Subscription Required. Please recommend JoVE to your librarian.

Representative Results

В представленном синтезе Au NP спектры UV-Vis показывают смещение пиков LSPR с 521 нм до 529 нм после 10 шагов роста (рисунок 4A,B), в то время как данные DLS показывают узкое распределение размеров по мере увеличения размера Au NPs с 25,9 нм до 42,8 нм (рисунок 4C,D). Средние размеры G0, G5 и G10, измеренные по изображениям TEM (рисунок 4E), составляют 20,1 ± 2,1 нм, 32,5 ± 2,3 нм и 40,0 ± 2,2 нм соответственно, при этом в каждом случае учитывается 200 частиц. Эти результаты показывают, что этот протокол эффективен в синтезе однородных и узкодисперсных Au NPs.

В представленных исследованиях SERS были сформированы хост-гостевые комплексы CB7 и UA с пустым CB7, опосредующим формирование точных плазмонных нанопереходов в пределах наноагрегатов Au NP: CB7, что подтверждается характерными сигналами UA в спектре SERS (рисунок 5A).

Назначения для рамановских пиков CB (обозначены +) и UA (отмечены *) приведены в таблице 2. И наоборот, в отсутствие CB7 не наблюдается сигналов SERS UA, что иллюстрирует ключевую роль CB7 в инициировании агрегации Au NPs.
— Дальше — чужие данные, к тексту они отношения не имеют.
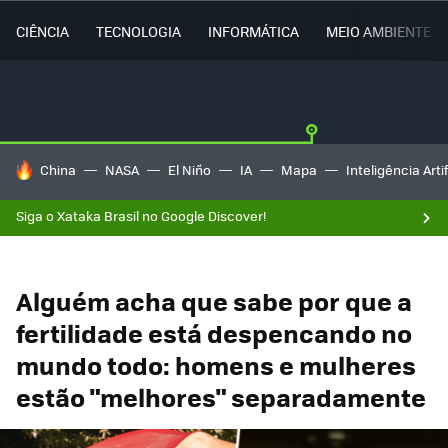
CIÊNCIA
TECNOLOGIA
INFORMÁTICA
MEIO AMBIENTE
TENDÊNCIAS DO DIA
China
NASA
El Niño
IA
Mapa
Inteligência Artif
Siga o Xataka Brasil no Google Discover!
Alguém acha que sabe por que a
fertilidade está despencando no
mundo todo: homens e mulheres
estão "melhores" separadamente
Постоянная концентрация CB7 20 мкМ использовалась при титровании SERS UA на всем протяжении, чтобы обеспечить образование in situ воспроизводимых плазмонных наноструктур (т.е. субстратов SERS). Высокая чувствительность схемы обнаружения, представленной в этом протоколе, была продемонстрирована наблюдением четких сигналов SERS от пиков UA при 640 см-1 и 1130 см-1 (приписываемых деформации скелетного кольца и вибрации C-N соответственно) до ~0,2 мкМ (рисунок 5B−D), который известен как предел обнаружения. Кроме того, очень сильные корреляции (R2 > 0,98) между интенсивностью SERS и логарифмической концентрацией UA были получены степенным законом для обоих пиков, причем линейные области были обнаружены в диапазоне от 0,2 до 2 мкМ (рисунок 5E,F). Следует отметить, что линейные корреляции между интенсивностью СЕРС и логарифмической концентрацией могут быть аппроксимированы для узкого диапазона концентраций анализируемого вещества, тогда как сигнал SERS приближается к 0, когда логарифмическая концентрация приближается к отрицательной бесконечности (т.е. концентрация анализируемого вещества приближается к 0), как это наблюдается в наших данных. Сигналы SERS также обладают высокой воспроизводимостью, о чем свидетельствуют небольшие полосы ошибок, показанные на рисунке 5E,F.

Figure 1
Рисунок 1: Схематическая иллюстрация точных плазмонных нанопереходов в самосборных наноагрегатах Au NP: CB7. Вставка показывает увеличение плазмонных нанопереходов, где агрегация опосредована пустым CB7, в то время как UA обогащается на поверхности Au NPs с помощью комплексации хозяин-гость. Отмечается, что схема не нарисована в масштабе. Пожалуйста, нажмите здесь, чтобы просмотреть увеличенную версию этого рисунка.

Figure 2
Рисунок 2: а) Схематическая иллюстрация и b) фотография автоматизированного синтезатора Au NP. Пожалуйста, нажмите здесь, чтобы просмотреть увеличенную версию этого рисунка.

Figure 3
Рисунок 3: Схематическая иллюстрация рамановской системы. Пожалуйста, нажмите здесь, чтобы просмотреть увеличенную версию этого рисунка.

Figure 4
Рисунок 4: Репрезентативная характеристика Au NPs. (A) УФ-Вис спектры Au NP и (B) увеличенные спектры, показывающие смещение пиков LSPR по мере увеличения числа шагов роста до 10. (C) Гидродинамический размер Au NPs и (D) соответствующий график размера частиц в зависимости от числа шагов роста. Е) изображения ТЕА Au NPs, показывающие размеры семян Au и Au NPs после 5 и 10 этапов выращивания. Пожалуйста, нажмите здесь, чтобы просмотреть увеличенную версию этого рисунка.

Figure 5
Рисунок 5: Репрезентативные результаты SERS по обнаружению UA в наноагрегатах Au NP: CB7. (A) SERS спектры UA при наличии или отсутствии CB7. Рамановские пики CB7 и UA отмечены знаками + и * соответственно. (B) Полнодиапазонный, (C) 600 - 700 см-1 зум-ин и (D) 1100 - 1180 см-1 зум-спектр SERS UA с концентрациями от 0 до 20 мкм. Основные рамановские вершины UA отмечены *. Спектры были скорректированы и смещены для ясности. (Э,Ф) Соответствующие графики пиковой интенсивности СЕРС по отношению к концентрации UA. Пожалуйста, нажмите здесь, чтобы просмотреть увеличенную версию этого рисунка.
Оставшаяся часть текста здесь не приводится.